Петербургское осеннее – мотив
Ещё в одеждах путался сезон,
И ангел подбирал палитру небосвода.
Тогда приснился светлый, светлый сон:
Я полетел сквозь белый, белый звон,
Где нету берегов и нету брода…
И ВЫ со мною рядом, Натали,
И никого кругом: зови, хоть не зови,
А нам никто не нужен, нам было
хорошо вдвоем!!!
И Серафим нам сверху
махал,
махал
КРЫЛОМ…
Праведник
Россия обязательно возродится, если
на земле её родится хотя бы один праведник…

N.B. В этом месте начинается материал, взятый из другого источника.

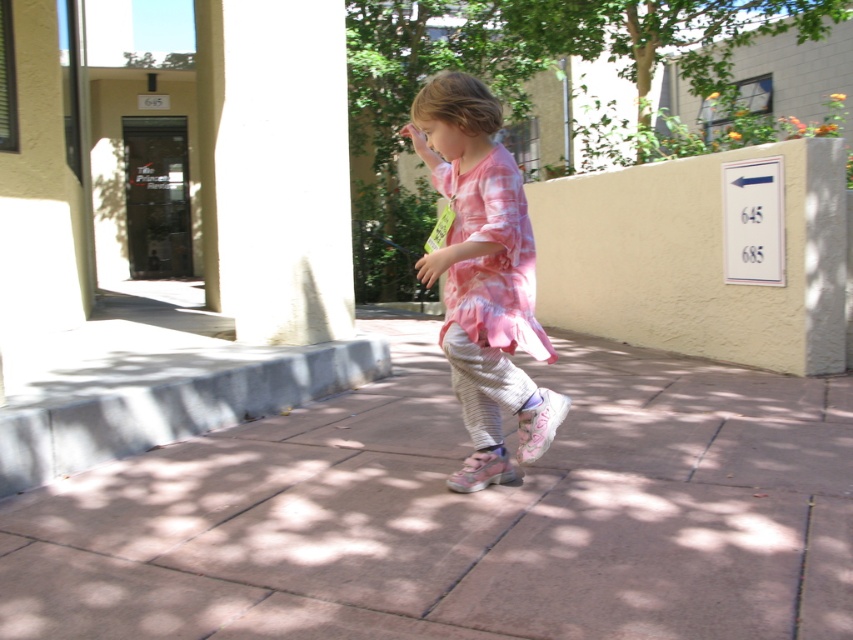 Does pink tie-dye dress at center have a greater width compared to pink fabric sandal at center?

Yes, pink tie-dye dress at center is wider than pink fabric sandal at center.

Between pink tie-dye dress at center and pink fabric sandal at center, which one has more height?

pink tie-dye dress at center

Does point (445, 179) come behind point (451, 484)?

Yes, point (445, 179) is behind point (451, 484).

I want to click on pink tie-dye dress at center, so click(492, 257).

Between pink tie-dye shirt at center and pink fabric sandal at center, which one has less height?

Standing shorter between the two is pink fabric sandal at center.

Between point (492, 417) and point (514, 476), which one is positioned in front?

Point (514, 476)

Locate an element on the screen. pink tie-dye shirt at center is located at coordinates (483, 266).

Does pink rubber shoes at center have a greater height compared to white smooth pillar at left?

No.

Between pink rubber shoes at center and white smooth pillar at left, which one is positioned lower?

Positioned lower is pink rubber shoes at center.

This screenshot has width=853, height=640. What do you see at coordinates (463, 515) in the screenshot? I see `pink rubber shoes at center` at bounding box center [463, 515].

Where is `pink rubber shoes at center`? Image resolution: width=853 pixels, height=640 pixels. pink rubber shoes at center is located at coordinates (463, 515). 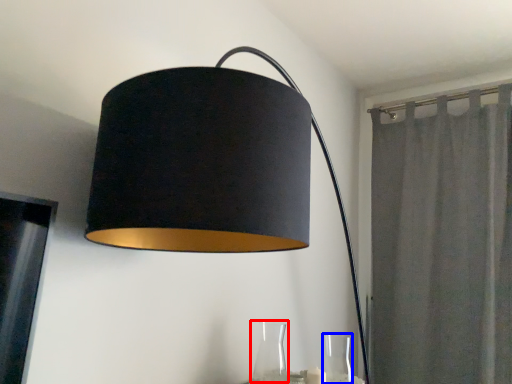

Синих звезд мерцает крона,
Светлых правд и тихих истин.
Бродит праведник у моря…
Крепкий посох, в жилах кисти.
Нет, не носит он короны,
Грубый холст, торчат ключицы,
На плече сидит ворона,
А в глазах его зарницы…
Пьёт он воду из криницы
Слабый телом, веет силой
Взгляд его – прозрачно-синий…
Видел я его у дальних сосен,
Как к нему бежал ребенок,
Как голодный жеребенок,
Что увидел кобылицу…
И ещё у дальних сосен
Видел я – летал там ангел,
Будто ждал и звал кого-то.
Был на этом месте кратер…
Пепел – гу-ул
Уздою взнузданный,
так искривя пространство,
Как будто рухнул вдруг
в зовущий гу-ул.
Срываю, жгу последние
убранства.
Чтоб гул тот в сумраке не утону-ул…
Я брошу пепел собственных
ИЗМЕН
С щепоткой соли крупной
безрассудства
В глаза, в лицо,
и пусть уходит в тлен
Мой век
пустого словоблудства!
Меня спросили суетливо: что я замешиваю
в прозу?
Ответил я
хрестоматийно:
– Щепотку соли, хлеб да слезы…
И это правда!..
Реквием-клятва
До сих пор,
До сих пор,
Народ помнит – террор,
Поименно к ногтю
Их вождей и всю тлю!
Внукам нашим нельзя
ничего
ЗАБЫВАТЬ,
Как глумилась в России
ЭТА КРАСНАЯ ТАТЬ…
Ничего, ничего нам нельзя
ЗАБЫВАТЬ,
Даже если в России тишь да гладь,
тишь да гладь…
И народным судом, и народным судом,
Чтобы не было этой заразы потом…
А потом – закопать – закопать
Их Вождя и всю Королевскую Рать,
И потом, лишь потом,
лишь потом
Мы – народ и Россия – к Свету пойдем!
Ностальжи
Брутальный романс
Александру Розенбауму
Всему виною тот весенний гром,
Напомнил детство – давний отчий дом,
Горевший танк напомнил запах спелой ржи…
Мне кажется, что это по-французски:
«НОСТАЛЬЖИ»
А запах пороха – подгоревший мамин хлеб,
А ДОТ раздолбанный – как опустевший хлев,
И пули снайпера – в июне соловьи,
И визги мин – как крики детворы…
Мне кажется, что это по-французски:
«НОСТАЛЬЖИ»
Горящие поля – охотничьи костры,
Окопы свежие – от трактора следы,
И визги мин – как крики детворы,
как крик хирурга: «не могешь?.. Так умри!»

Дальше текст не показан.